The Day Of Their Return, 16.
Yakow makes three leaps of faith:
first, that the Builders did not become extinct:
"'It is a reasonable inference that these beings did not perish, but rather went elsewhere...'" (p. 200)
(Comment: It would be a reasonable inference if there were some way to test it. Otherwise, it remains an unverified hypothesis.)
- secondly, that they "went elsewhere" not only spatially but also spiritually:
"'...putting childish things away as they reached a new stage of evolution.'" (ibid.)
(Comment: This is completely unwarranted. Beings that have survived and gone elsewhere have not necessarily evolved to "a new stage.")
- thirdly, that they will help:
"'And it may conceivably be wishful thinking, but it does seem more likely than otherwise, that the higher sentiences of the cosmos take a benign interest in the lower, and seek to aid them upward.
"'This hope, if you wish to call it no more than that, is what has sustained us.'" (ibid.)
(Comments: It may indeed conceivably be wishful thinking! More likely? That is not enough to go on. "Higher" and "upward" in what senses? A mere hope, indeed.)
Ivar thinks in response:
"...why should intelligence progress indefinitely? Nothin' else in nature does. Beyond that point where technology becomes integral to species survival, what selection pressure is there to increase brains? If anything, we sophonts already have more than's good for us?" (ibid.)
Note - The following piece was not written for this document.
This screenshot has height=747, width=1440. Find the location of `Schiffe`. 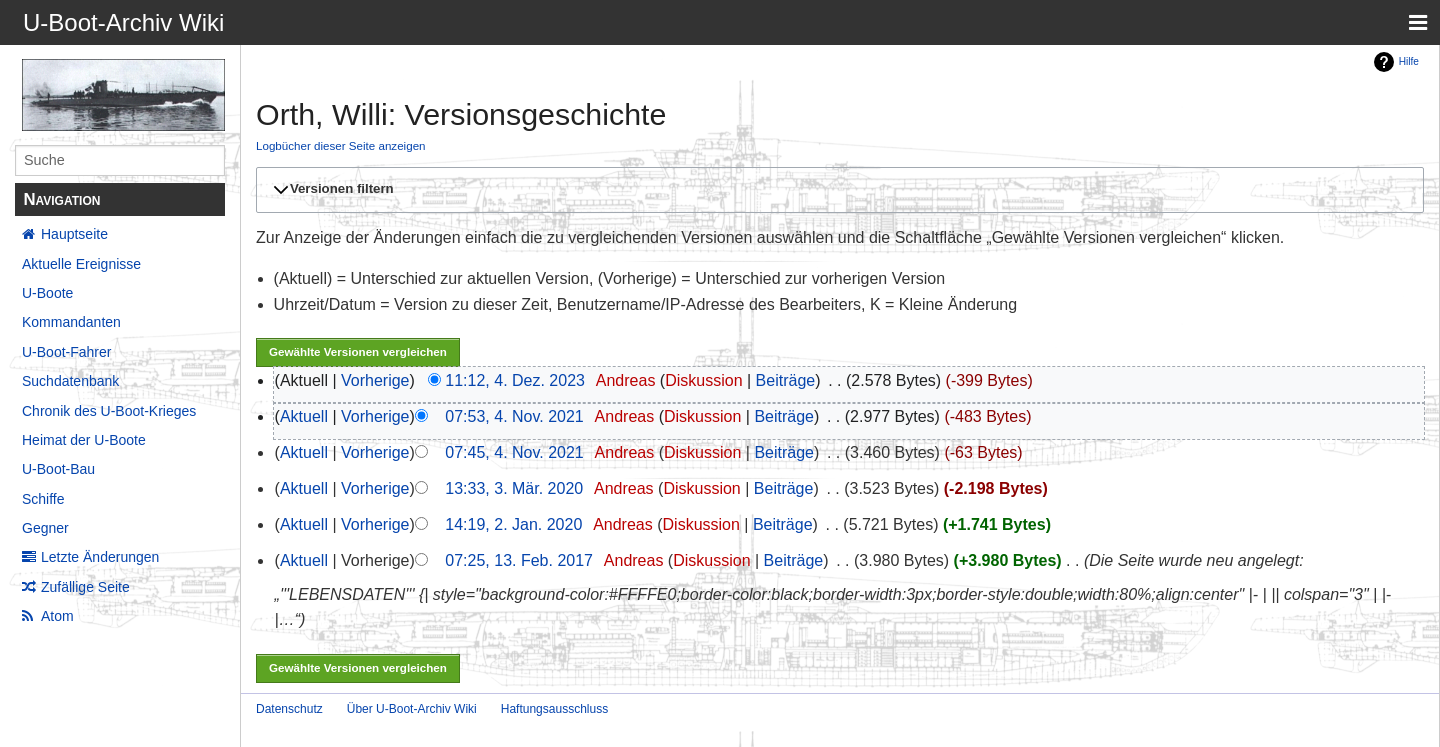

Schiffe is located at coordinates (43, 499).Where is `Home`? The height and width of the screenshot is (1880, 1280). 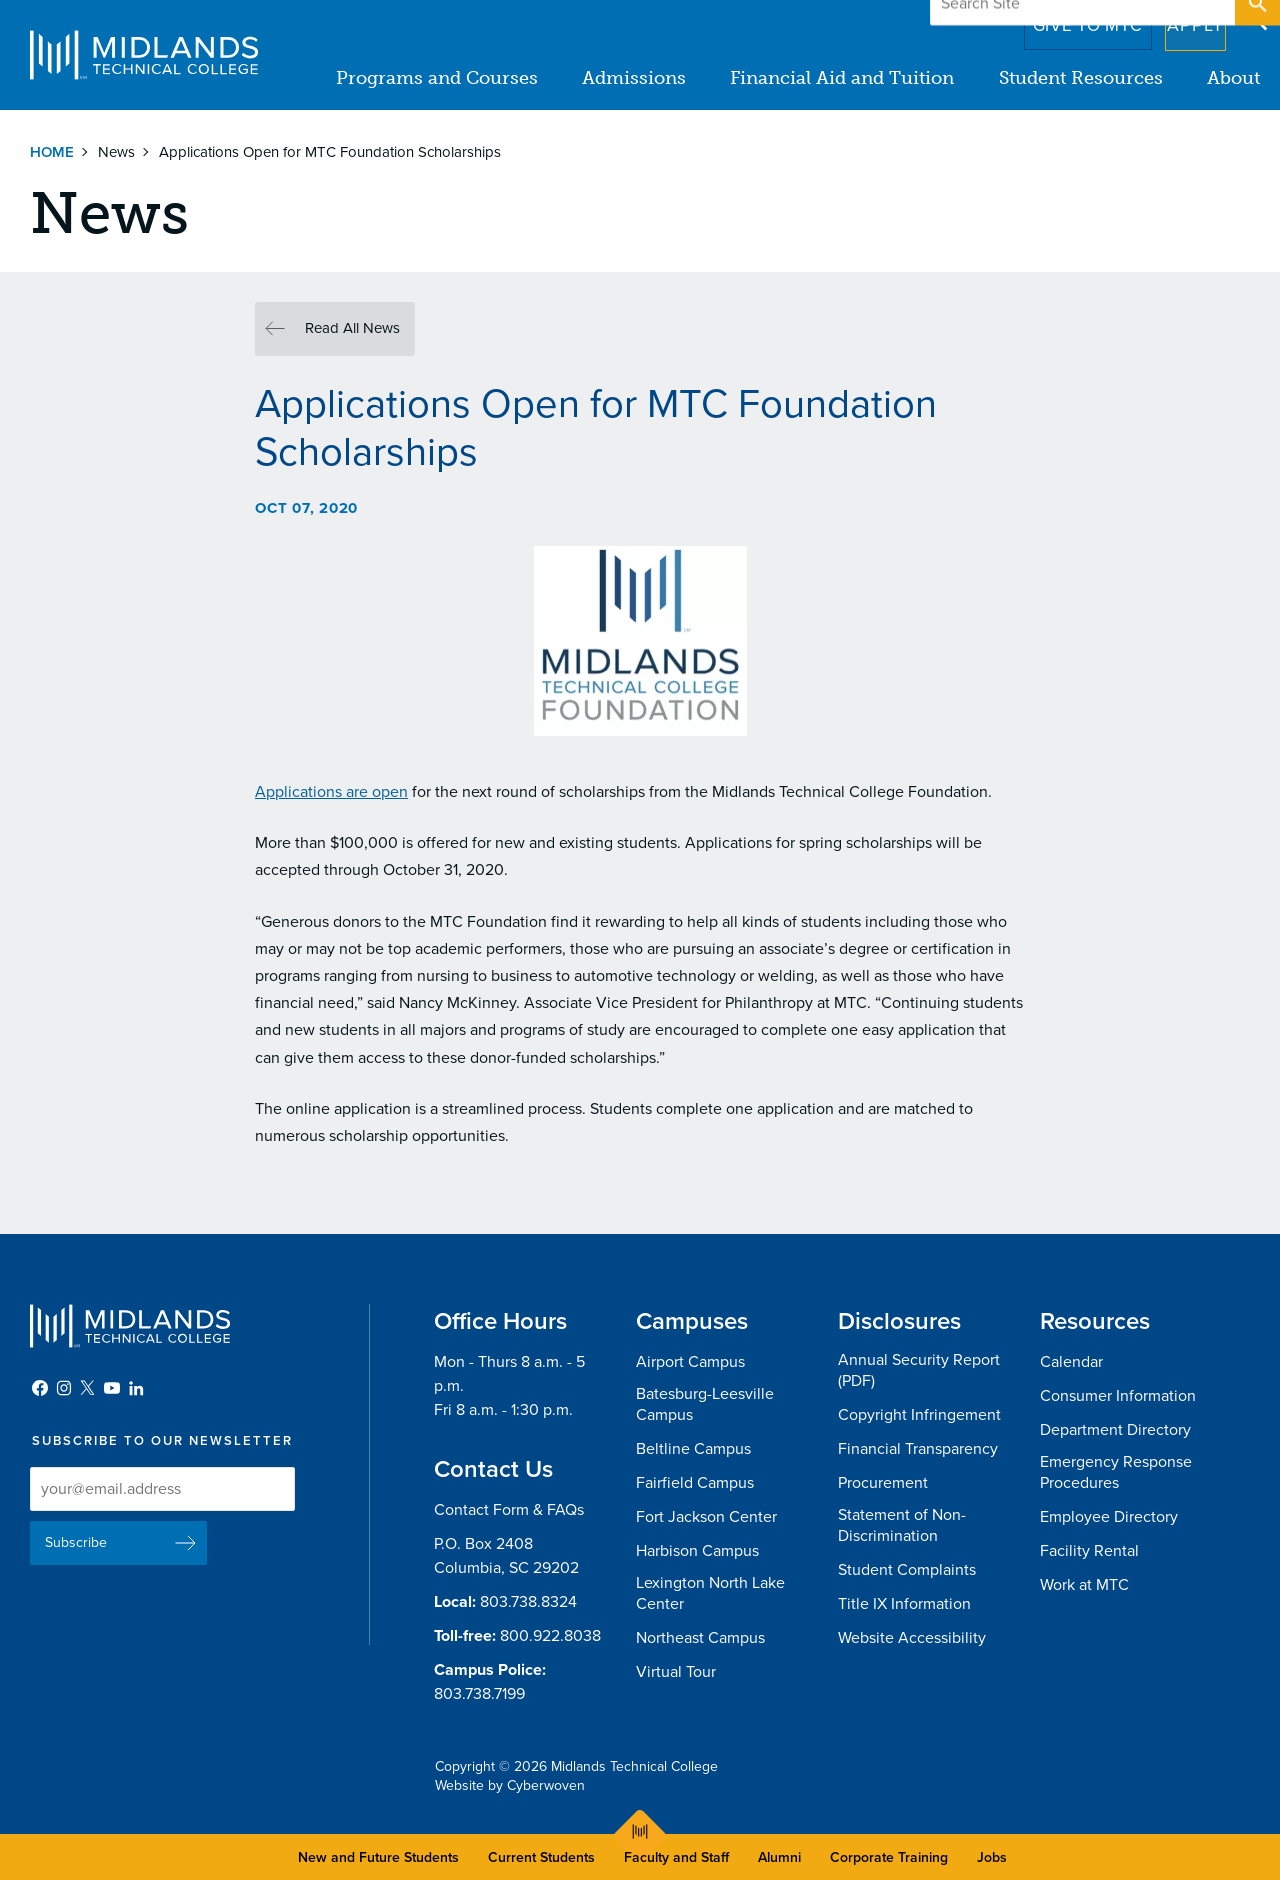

Yakov's "higher" clearly means something other than increased intelligence although he needs he clarify what he does mean by it. But, when technology becomes involved, we are no longer dependent on selection pressure. At least one rational species could set out to enhance its own consciousness deliberately. And that might have happened somewhere. Ivar also thinks:
"...what we've explored is one atom off outer skin of one dustmote galaxy..." (ibid.)
And John Ridenour had reflected that the universe - the universe of the Technic History, at least -:
"...produces sophonts as casually as it produces snowflakes."
-Poul Anderson, "Outpost of Empire " IN Anderson, Captain Flandry: Defender of the Terran Empire (Riverdale, NY, February 2010, pp. 1-72 AT p. 7.
So the probability that at least one species has progressed further and gone higher increases significantly. Or, if no one else has, we can. However, I would not place a Yakow-like faith in such a proposition. The question remains empirical.
10 comments:
This is a clear case of "motivated reasoning", I think.
Kaor, Paul!
I agree with Stirling, mere motivated reasoning by Yakow.
And I am skeptical that any Fallen intelligent race can or will go on to a higher stage of existence. Or even merely "higher" intelligence.
Ad astra! Sean
As Haldane (or Eddington, or Clarke, or all three) said: "The universe is not only stranger than we imagine; it is stranger than we can imagine.”
And as another thoughtful British philosopher said: “Space is big. You just won't believe how vastly, hugely, mind-bogglingly big it is. I mean, you may think it's long way down the road to the chemist's, but that's just peanuts to space.”
Plenty of mysteries yet to unravel on our own planet, much less the Solar System.
Kaor, Dave!
I agree, esp. your last sentence. It reminded me of what Anderson himself wrote for the "Commentary" he included with SPACE FOLK" (Baen Books, 1989, pages 258-59): "Look up. Space begins about fifty miles above your head. Yonder are all the materials, energy, elbow room, and wonderful discoveries to make that our species can ever require. Whether or not we reach the stars (and we can eventually, with or without Einsteinian speed limits laid on us, if we really want to) the Solar System holds more than enough."
Ad astra! Sean
If the universe seems strange to us, that's only because it differs from our expectations which were based only on our limited experience.
Kaor, Paul!
And it will probably look even stranger once mankind gets off this rock!
Ad astra! Sean
Sean - True. Energy without measure, resources without limits, another world - only three days away - with the surface area of Africa.
And all of the above - at hand - to make life on the only green world for light years a paradise of comfort and abundance for the entire human race.
Oh, well. If only.
Paul - True, but when it comes to H. Sap, "our limited experience" is all we have. ;)
Dave,
Sure but that does explain the apparent strangeness.
Paul.
Kaor, Dave!
I agree! But we should also thinking only of making life more pleasant on Earth. We should also think of opening up more frontiers, enabling humans who want to do so to leave Earth and found new homes and societies/nations on other worlds. New frontiers would be outlets for the restless and ambitious, people who would otherwise feel frustrated and stifled on Earth.